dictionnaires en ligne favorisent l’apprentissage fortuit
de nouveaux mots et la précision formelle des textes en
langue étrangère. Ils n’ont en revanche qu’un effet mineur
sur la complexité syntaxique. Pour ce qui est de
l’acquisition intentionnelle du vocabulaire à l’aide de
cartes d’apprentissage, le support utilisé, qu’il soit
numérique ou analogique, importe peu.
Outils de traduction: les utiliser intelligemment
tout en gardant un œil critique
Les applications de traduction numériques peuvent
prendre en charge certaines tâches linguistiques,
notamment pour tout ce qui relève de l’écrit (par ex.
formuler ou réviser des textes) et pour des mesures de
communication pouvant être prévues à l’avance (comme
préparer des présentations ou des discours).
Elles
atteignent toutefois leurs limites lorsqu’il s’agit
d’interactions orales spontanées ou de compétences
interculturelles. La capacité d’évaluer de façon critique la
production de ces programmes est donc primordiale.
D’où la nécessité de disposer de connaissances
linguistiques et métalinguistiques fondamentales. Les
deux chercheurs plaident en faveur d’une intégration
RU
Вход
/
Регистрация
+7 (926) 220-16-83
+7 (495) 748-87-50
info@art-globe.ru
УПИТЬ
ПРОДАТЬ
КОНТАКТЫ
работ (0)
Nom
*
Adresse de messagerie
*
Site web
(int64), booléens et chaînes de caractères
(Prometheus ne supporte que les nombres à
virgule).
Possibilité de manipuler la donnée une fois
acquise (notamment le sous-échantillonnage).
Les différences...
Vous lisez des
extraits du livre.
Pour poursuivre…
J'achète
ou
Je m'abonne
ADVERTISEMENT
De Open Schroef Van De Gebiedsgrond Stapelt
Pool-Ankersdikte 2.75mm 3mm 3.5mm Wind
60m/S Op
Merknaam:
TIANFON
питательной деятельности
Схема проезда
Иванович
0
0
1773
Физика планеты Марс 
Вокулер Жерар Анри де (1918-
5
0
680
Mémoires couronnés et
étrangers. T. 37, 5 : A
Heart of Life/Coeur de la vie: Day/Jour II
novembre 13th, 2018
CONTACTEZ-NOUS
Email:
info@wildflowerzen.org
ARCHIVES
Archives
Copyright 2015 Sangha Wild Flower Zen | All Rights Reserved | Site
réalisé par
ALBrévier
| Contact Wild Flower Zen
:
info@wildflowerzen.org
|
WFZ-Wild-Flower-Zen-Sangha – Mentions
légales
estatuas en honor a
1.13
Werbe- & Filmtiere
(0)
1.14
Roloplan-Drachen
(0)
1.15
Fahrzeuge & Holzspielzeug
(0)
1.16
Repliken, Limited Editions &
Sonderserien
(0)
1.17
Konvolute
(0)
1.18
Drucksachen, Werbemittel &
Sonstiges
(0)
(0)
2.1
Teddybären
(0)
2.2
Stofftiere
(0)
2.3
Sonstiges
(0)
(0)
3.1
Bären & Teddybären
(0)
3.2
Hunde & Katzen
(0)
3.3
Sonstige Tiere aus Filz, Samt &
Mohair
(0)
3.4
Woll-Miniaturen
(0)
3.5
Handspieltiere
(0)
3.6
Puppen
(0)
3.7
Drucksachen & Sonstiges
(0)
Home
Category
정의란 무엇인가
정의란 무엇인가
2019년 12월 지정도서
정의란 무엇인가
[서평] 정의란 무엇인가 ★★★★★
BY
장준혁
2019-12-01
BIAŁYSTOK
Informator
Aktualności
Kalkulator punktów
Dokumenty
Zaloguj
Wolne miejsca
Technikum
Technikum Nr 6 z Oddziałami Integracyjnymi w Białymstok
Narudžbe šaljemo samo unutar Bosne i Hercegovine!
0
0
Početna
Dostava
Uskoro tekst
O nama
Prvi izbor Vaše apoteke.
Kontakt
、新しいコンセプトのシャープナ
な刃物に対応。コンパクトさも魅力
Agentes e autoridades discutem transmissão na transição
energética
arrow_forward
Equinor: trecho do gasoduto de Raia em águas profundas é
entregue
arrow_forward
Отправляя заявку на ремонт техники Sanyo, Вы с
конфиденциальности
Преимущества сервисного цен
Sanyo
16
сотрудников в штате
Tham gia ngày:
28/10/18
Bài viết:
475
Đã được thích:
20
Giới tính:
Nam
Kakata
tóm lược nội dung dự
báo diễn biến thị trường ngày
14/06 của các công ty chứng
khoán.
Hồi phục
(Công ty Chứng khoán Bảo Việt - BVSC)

=== What the task asks ===
Give the entries once more, exactly as they appear.

=== Written response ===
dictionnaires en ligne favorisent l’apprentissage fortuit
de nouveaux mots et la précision formelle des textes en
langue étrangère. Ils n’ont en revanche qu’un effet mineur
sur la complexité syntaxique. Pour ce qui est de
l’acquisition intentionnelle du vocabulaire à l’aide de
cartes d’apprentissage, le support utilisé, qu’il soit
numérique ou analogique, importe peu.
Outils de traduction: les utiliser intelligemment
tout en gardant un œil critique
Les applications de traduction numériques peuvent
prendre en charge certaines tâches linguistiques,
notamment pour tout ce qui relève de l’écrit (par ex.
formuler ou réviser des textes) et pour des mesures de
communication pouvant être prévues à l’avance (comme
préparer des présentations ou des discours).
Elles
atteignent toutefois leurs limites lorsqu’il s’agit
d’interactions orales spontanées ou de compétences
interculturelles. La capacité d’évaluer de façon critique la
production de ces programmes est donc primordiale.
D’où la nécessité de disposer de connaissances
linguistiques et métalinguistiques fondamentales. Les
deux chercheurs plaident en faveur d’une intégration
RU
Вход
/
Регистрация
+7 (926) 220-16-83
+7 (495) 748-87-50
info@art-globe.ru
УПИТЬ
ПРОДАТЬ
КОНТАКТЫ
работ (0)
Nom
*
Adresse de messagerie
*
Site web
(int64), booléens et chaînes de caractères
(Prometheus ne supporte que les nombres à
virgule).
Possibilité de manipuler la donnée une fois
acquise (notamment le sous-échantillonnage).
Les différences...
Vous lisez des
extraits du livre.
Pour poursuivre…
J'achète
ou
Je m'abonne
ADVERTISEMENT
De Open Schroef Van De Gebiedsgrond Stapelt
Pool-Ankersdikte 2.75mm 3mm 3.5mm Wind
60m/S Op
Merknaam:
TIANFON
питательной деятельности
Схема проезда
Иванович
0
0
1773
Физика планеты Марс 
Вокулер Жерар Анри де (1918-
5
0
680
Mémoires couronnés et
étrangers. T. 37, 5 : A
Heart of Life/Coeur de la vie: Day/Jour II
novembre 13th, 2018
CONTACTEZ-NOUS
Email:
info@wildflowerzen.org
ARCHIVES
Archives
Copyright 2015 Sangha Wild Flower Zen | All Rights Reserved | Site
réalisé par
ALBrévier
| Contact Wild Flower Zen
:
info@wildflowerzen.org
|
WFZ-Wild-Flower-Zen-Sangha – Mentions
légales
estatuas en honor a
1.13
Werbe- & Filmtiere
(0)
1.14
Roloplan-Drachen
(0)
1.15
Fahrzeuge & Holzspielzeug
(0)
1.16
Repliken, Limited Editions &
Sonderserien
(0)
1.17
Konvolute
(0)
1.18
Drucksachen, Werbemittel &
Sonstiges
(0)
(0)
2.1
Teddybären
(0)
2.2
Stofftiere
(0)
2.3
Sonstiges
(0)
(0)
3.1
Bären & Teddybären
(0)
3.2
Hunde & Katzen
(0)
3.3
Sonstige Tiere aus Filz, Samt &
Mohair
(0)
3.4
Woll-Miniaturen
(0)
3.5
Handspieltiere
(0)
3.6
Puppen
(0)
3.7
Drucksachen & Sonstiges
(0)
Home
Category
정의란 무엇인가
정의란 무엇인가
2019년 12월 지정도서
정의란 무엇인가
[서평] 정의란 무엇인가 ★★★★★
BY
장준혁
2019-12-01
BIAŁYSTOK
Informator
Aktualności
Kalkulator punktów
Dokumenty
Zaloguj
Wolne miejsca
Technikum
Technikum Nr 6 z Oddziałami Integracyjnymi w Białymstok
Narudžbe šaljemo samo unutar Bosne i Hercegovine!
0
0
Početna
Dostava
Uskoro tekst
O nama
Prvi izbor Vaše apoteke.
Kontakt
、新しいコンセプトのシャープナ
な刃物に対応。コンパクトさも魅力
Agentes e autoridades discutem transmissão na transição
energética
arrow_forward
Equinor: trecho do gasoduto de Raia em águas profundas é
entregue
arrow_forward
Отправляя заявку на ремонт техники Sanyo, Вы с
конфиденциальности
Преимущества сервисного цен
Sanyo
16
сотрудников в штате
Tham gia ngày:
28/10/18
Bài viết:
475
Đã được thích:
20
Giới tính:
Nam
Kakata
tóm lược nội dung dự
báo diễn biến thị trường ngày
14/06 của các công ty chứng
khoán.
Hồi phục
(Công ty Chứng khoán Bảo Việt - BVSC)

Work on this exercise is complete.